Some watchdog timers can be set to have a trigger go off before the actual time they will reset the system. This can be done with an NMI, interrupt, or other mechanism. This allows Linux to record useful information (like panic information and kernel coredumps) before it resets:

Some Watcjdog timers allow you to set a trigger before the actual time you restart the system. It can take advantage of NMI, interrupts or other mechanisms.
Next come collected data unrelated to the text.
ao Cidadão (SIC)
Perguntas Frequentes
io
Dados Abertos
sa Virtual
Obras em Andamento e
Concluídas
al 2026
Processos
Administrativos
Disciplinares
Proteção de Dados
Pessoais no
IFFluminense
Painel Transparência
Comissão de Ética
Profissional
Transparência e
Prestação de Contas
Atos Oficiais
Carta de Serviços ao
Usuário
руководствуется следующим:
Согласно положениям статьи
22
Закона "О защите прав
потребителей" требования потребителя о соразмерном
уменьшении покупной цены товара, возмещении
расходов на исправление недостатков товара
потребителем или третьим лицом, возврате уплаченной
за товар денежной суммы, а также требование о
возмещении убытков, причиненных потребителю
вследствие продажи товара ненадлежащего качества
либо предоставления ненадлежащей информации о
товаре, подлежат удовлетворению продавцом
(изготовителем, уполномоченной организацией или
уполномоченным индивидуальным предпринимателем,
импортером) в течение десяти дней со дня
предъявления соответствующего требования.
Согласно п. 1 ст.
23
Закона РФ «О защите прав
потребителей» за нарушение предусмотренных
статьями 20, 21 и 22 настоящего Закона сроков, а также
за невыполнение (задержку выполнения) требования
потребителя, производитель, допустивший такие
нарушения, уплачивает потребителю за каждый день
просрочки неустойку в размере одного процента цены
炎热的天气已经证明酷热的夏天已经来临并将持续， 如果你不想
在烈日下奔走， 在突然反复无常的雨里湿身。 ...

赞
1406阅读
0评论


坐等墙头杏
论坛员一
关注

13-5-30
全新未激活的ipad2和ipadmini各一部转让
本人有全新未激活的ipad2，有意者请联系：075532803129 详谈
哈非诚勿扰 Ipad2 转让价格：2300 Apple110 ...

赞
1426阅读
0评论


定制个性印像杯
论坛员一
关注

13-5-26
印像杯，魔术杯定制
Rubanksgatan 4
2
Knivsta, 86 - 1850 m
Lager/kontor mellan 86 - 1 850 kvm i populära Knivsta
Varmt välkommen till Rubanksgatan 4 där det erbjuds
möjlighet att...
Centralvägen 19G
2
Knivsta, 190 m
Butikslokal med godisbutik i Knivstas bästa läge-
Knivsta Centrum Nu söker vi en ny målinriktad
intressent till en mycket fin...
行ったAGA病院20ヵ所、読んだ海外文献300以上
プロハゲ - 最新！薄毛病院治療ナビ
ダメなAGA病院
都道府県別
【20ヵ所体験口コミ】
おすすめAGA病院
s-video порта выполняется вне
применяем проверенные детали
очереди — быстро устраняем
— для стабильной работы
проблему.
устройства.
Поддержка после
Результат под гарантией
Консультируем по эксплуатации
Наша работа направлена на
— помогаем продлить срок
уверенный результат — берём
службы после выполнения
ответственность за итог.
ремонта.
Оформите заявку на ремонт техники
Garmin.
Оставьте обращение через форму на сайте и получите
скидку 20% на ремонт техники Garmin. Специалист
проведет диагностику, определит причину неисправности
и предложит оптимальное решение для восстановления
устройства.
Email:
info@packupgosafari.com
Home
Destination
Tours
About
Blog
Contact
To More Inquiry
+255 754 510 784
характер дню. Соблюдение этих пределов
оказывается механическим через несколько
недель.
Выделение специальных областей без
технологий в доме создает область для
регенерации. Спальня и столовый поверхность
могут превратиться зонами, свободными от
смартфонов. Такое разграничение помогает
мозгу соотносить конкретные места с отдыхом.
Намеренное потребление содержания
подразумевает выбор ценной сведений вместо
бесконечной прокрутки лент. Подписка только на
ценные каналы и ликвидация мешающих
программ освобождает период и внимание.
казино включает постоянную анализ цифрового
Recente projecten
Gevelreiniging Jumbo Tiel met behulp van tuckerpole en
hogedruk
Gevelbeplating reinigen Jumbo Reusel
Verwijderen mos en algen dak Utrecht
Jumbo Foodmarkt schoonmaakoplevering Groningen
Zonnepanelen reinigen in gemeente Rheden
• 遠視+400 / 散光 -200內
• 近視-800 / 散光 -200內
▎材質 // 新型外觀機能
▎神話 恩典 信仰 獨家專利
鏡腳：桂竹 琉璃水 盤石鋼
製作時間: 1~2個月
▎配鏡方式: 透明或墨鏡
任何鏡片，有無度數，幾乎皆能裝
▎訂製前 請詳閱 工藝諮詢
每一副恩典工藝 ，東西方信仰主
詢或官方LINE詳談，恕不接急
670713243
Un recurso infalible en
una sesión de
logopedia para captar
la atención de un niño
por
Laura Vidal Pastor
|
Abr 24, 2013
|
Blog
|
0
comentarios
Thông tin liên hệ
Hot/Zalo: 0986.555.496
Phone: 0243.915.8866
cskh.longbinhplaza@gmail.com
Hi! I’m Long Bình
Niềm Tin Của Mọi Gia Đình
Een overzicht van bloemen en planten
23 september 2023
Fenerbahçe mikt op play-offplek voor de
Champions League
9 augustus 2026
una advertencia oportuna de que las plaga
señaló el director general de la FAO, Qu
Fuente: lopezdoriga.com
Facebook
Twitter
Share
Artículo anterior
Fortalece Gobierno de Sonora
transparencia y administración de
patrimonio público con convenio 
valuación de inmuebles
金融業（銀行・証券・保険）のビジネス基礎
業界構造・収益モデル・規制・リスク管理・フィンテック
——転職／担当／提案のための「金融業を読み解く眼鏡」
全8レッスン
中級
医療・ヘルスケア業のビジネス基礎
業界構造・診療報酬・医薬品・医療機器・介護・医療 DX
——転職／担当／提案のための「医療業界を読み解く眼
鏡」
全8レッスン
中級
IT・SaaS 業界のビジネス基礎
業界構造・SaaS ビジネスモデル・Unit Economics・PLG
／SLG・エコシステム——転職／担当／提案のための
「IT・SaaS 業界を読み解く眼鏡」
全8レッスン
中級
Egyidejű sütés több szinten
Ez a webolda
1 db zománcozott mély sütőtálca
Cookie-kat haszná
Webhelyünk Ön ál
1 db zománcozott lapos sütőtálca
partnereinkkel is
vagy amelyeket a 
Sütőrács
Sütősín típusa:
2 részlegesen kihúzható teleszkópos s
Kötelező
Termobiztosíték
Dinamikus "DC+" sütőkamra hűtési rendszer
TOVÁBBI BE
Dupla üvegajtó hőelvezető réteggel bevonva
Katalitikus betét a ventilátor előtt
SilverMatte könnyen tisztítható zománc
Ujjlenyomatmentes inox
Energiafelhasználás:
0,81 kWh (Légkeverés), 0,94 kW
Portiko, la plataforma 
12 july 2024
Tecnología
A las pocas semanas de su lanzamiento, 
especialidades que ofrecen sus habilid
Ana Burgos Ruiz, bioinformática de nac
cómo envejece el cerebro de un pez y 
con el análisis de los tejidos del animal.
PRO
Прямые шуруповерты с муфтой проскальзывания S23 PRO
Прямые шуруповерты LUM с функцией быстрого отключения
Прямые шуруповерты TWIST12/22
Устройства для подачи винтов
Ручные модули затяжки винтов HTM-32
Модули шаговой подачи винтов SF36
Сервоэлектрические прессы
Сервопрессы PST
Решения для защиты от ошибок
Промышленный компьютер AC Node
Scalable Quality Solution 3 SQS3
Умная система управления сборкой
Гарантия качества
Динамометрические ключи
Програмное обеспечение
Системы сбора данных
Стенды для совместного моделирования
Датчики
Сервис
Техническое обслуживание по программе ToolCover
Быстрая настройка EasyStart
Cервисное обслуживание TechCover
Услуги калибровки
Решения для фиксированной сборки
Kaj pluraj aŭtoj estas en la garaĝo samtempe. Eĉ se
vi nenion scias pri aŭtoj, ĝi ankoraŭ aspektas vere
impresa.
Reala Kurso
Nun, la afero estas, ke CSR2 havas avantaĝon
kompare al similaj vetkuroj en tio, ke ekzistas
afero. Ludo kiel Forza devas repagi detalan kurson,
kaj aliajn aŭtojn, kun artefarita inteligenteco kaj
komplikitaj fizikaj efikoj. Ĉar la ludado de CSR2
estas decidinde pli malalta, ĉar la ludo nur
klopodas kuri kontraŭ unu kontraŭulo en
This allows Linux to leave useful information (eg panic information and kernel core dumps) before rebooting.

pretimeout = 10;
ioctl(fd, WDIOC_SETPRETIMEOUT, &pretimeout);

Note that the pretimeout is the number of seconds before the time when the timeout will go off. It is not the number of seconds until the pretimeout. So, for instance, if you set the timeout to 60 seconds and the pretimeout to 10 seconds, the pretimeout will go off in 50 seconds. Setting a pretimeout to zero disables it.

Note that pretimeout is the time in seconds before timeout is triggered. This is not a letter k until pretimeout. So, for example, if you set timeout to 60 seconds and pretimeout to 10 seconds, pretimeout will be activated in 50 seconds. It can be disabled by setting pretimeout to 0.

There is also a get function for getting the pretimeout:

There is also a function to get the pretimeout.

ioctl(fd, WDIOC_GETPRETIMEOUT, &timeout);
printf("The pretimeout was is %d seconds\n", timeout);

Not all watchdog drivers will support a pretimeout.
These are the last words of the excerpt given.